Building Your First Erasmus+ Project: A Step-by-Step Timeline — YouthTICK

August 2024 ·11 min ·Elif Yıldız
Building Your First Erasmus+ Project: A Step-by-Step Timeline — YouthTICK ← Back to Blog
Elif Yıldız
Elif Yıldız
Programme Lead

Running your first Erasmus+ project is significantly more time-consuming than most people expect. The timeline from "we want to do an exchange" to "participants are on a plane" is typically 12–18 months. Understanding this timeline in advance — and where the critical decision points are — is one of the most valuable things a new organisation can do.

Phase 1: Preparation and Partnership (Months 1–4)

Before you write a single word of an application, you need partners. And before you approach partners, you need a clear sense of what you want to do and why. This is the phase that new organisations most frequently rush — and the one that most determines the quality of the project that follows.

Start by defining your project's thematic focus and the specific need it addresses in your community. Then identify organisations in other countries whose work is complementary to yours. This should happen through relationships, not cold emails to organisations you have found in a database. Attend a European training course, go to a SALTO event, or use existing contacts from the youth sector in your country.

Once you have identified potential partners, have video calls.
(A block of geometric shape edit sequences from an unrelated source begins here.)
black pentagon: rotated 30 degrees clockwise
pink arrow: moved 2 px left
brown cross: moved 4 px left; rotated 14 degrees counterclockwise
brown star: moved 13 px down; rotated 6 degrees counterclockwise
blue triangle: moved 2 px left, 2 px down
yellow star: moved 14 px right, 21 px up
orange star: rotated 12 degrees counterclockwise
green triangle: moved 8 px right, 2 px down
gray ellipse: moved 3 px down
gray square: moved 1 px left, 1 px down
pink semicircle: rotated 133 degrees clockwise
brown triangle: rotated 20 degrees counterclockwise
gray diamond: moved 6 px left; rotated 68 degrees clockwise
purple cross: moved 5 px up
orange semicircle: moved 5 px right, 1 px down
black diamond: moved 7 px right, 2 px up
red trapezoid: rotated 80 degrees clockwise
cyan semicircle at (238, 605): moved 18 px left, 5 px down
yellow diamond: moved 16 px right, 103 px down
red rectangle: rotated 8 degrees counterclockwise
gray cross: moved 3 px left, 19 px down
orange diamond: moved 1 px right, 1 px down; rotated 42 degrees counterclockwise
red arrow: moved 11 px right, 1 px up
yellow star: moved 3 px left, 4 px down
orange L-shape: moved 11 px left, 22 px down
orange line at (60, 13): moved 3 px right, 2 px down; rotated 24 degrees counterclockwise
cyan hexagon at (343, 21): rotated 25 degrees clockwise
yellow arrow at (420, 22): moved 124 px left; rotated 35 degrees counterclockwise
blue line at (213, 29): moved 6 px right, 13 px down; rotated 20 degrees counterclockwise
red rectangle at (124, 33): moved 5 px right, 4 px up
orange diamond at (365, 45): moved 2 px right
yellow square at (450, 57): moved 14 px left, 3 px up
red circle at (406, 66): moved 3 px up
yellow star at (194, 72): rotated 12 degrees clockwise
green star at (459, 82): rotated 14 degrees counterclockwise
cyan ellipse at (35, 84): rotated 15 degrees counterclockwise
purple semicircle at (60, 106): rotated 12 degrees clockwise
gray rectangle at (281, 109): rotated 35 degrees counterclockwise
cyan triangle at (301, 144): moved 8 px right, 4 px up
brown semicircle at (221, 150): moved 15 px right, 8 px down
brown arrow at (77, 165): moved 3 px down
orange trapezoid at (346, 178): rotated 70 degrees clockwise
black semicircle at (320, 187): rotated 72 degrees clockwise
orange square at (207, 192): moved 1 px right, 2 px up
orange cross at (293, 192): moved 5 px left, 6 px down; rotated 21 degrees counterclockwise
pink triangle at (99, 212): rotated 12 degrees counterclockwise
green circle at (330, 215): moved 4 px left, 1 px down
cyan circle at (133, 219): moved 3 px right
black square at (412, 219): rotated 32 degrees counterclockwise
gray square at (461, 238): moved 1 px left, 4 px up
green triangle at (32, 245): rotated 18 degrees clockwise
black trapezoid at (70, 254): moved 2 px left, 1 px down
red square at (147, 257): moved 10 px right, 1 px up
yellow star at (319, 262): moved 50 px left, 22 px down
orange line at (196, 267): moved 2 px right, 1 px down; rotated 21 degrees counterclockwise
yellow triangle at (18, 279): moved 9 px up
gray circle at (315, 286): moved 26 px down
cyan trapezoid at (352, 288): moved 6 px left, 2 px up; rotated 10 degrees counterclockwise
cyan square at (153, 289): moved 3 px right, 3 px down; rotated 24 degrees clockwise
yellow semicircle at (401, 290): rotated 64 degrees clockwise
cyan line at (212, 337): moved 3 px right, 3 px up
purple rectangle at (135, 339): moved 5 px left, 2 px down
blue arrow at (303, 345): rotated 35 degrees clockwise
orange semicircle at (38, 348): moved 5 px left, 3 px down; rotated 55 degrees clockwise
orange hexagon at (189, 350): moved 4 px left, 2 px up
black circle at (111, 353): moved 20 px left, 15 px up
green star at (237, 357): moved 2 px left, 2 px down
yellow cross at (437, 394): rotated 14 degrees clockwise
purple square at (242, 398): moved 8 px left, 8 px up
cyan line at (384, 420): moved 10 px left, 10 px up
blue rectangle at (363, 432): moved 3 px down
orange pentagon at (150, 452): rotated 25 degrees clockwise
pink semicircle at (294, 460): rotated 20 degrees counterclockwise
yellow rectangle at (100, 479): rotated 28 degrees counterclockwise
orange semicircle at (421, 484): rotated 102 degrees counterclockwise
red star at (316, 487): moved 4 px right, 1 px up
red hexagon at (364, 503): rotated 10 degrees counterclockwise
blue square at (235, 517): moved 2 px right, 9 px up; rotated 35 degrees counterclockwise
Discuss the project concept in depth. Make sure you have genuine complementarity — not just a geographic spread, but different perspectives and capacities that will strengthen the project design. Agree on roles and responsibilities in writing before the application stage.

Phase 2: Application Writing (Months 4–6)

Most National Agencies have two application deadlines per year — typically in February and October, with projects starting 3–6 months later. Check your specific National Agency's calendar early, as this determines your entire timeline.

Budget 4–6 weeks for writing and refining the application. This is not a document you write in a weekend. The needs assessment alone — if done properly — requires research and data collection. The programme design requires iteration with your partners. The budget requires careful calculation against the National Agency's unit cost tables.

The application is a contract. Every commitment you make in it — about methodology, evaluation, participant profile, dissemination — you are committing to deliver. Write only what you can actually do.

Phase 3: Decision and Preparation (Months 6–10)

National Agencies typically communicate decisions within 4–6 months of the application deadline. If successful, you will receive a grant agreement that specifies the conditions of your funding. Read it carefully — it contains requirements about participant selection, reporting timelines, and financial management that you must comply with.

During this phase: confirm participants, arrange accommodation and catering, finalise the detailed programme, prepare participant information packs, and run preparation activities for your group. Preparation activities are required by Erasmus+ and often under-resourced. They should develop participants' understanding of the theme and their intercultural readiness.

Phase 4: The Exchange (Typically 6–10 Days)

The exchange itself is the most visible part of the project but often not the most complex to manage — if the preparation has been thorough. The main management tasks during the exchange are: facilitating the programme effectively, supporting participants' wellbeing, managing the practical logistics, and documenting activities for reporting purposes.

Phase 5: Follow-Up and Reporting (Months 10–18)

The project does not end when participants go home. Follow-up activities — sharing outcomes, sustaining connections, disseminating results — are a formal requirement and a genuine opportunity. The final report, due to the National Agency within 60 days of the project end date, requires careful documentation of activities, participants, expenditure, and outcomes. Keep records throughout — do not try to reconstruct them at the end.